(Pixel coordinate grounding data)
((

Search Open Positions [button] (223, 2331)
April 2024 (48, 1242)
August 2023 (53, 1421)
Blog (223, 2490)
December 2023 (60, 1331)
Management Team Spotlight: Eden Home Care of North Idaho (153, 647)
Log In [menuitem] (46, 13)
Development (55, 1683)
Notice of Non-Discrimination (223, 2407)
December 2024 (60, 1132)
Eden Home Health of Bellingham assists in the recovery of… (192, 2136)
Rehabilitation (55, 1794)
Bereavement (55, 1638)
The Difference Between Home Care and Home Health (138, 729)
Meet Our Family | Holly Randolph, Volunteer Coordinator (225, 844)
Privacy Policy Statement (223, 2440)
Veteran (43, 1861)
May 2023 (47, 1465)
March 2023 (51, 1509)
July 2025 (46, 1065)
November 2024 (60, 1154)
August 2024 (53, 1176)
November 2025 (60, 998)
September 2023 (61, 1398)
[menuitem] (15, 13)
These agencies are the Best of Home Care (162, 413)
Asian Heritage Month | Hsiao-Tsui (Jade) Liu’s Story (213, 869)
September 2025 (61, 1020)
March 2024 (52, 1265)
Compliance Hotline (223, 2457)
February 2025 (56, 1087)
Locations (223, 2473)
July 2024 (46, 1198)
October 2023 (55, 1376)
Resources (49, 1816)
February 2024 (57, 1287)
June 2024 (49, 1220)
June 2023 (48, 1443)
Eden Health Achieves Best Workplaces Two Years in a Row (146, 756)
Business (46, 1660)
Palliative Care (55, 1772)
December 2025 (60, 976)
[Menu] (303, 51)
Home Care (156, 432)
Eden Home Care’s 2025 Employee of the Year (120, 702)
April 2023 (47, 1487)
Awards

))

- [Exercise] In full and verbatim, transcribe the data.

- [Written solution]
Search Open Positions [button] (223, 2331)
April 2024 (48, 1242)
August 2023 (53, 1421)
Blog (223, 2490)
December 2023 (60, 1331)
Management Team Spotlight: Eden Home Care of North Idaho (153, 647)
Log In [menuitem] (46, 13)
Development (55, 1683)
Notice of Non-Discrimination (223, 2407)
December 2024 (60, 1132)
Eden Home Health of Bellingham assists in the recovery of… (192, 2136)
Rehabilitation (55, 1794)
Bereavement (55, 1638)
The Difference Between Home Care and Home Health (138, 729)
Meet Our Family | Holly Randolph, Volunteer Coordinator (225, 844)
Privacy Policy Statement (223, 2440)
Veteran (43, 1861)
May 2023 (47, 1465)
March 2023 (51, 1509)
July 2025 (46, 1065)
November 2024 (60, 1154)
August 2024 (53, 1176)
November 2025 (60, 998)
September 2023 (61, 1398)
[menuitem] (15, 13)
These agencies are the Best of Home Care (162, 413)
Asian Heritage Month | Hsiao-Tsui (Jade) Liu’s Story (213, 869)
September 2025 (61, 1020)
March 2024 (52, 1265)
Compliance Hotline (223, 2457)
February 2025 (56, 1087)
Locations (223, 2473)
July 2024 (46, 1198)
October 2023 (55, 1376)
Resources (49, 1816)
February 2024 (57, 1287)
June 2024 (49, 1220)
June 2023 (48, 1443)
Eden Health Achieves Best Workplaces Two Years in a Row (146, 756)
Business (46, 1660)
Palliative Care (55, 1772)
December 2025 (60, 976)
[Menu] (303, 51)
Home Care (156, 432)
Eden Home Care’s 2025 Employee of the Year (120, 702)
April 2023 (47, 1487)
Awards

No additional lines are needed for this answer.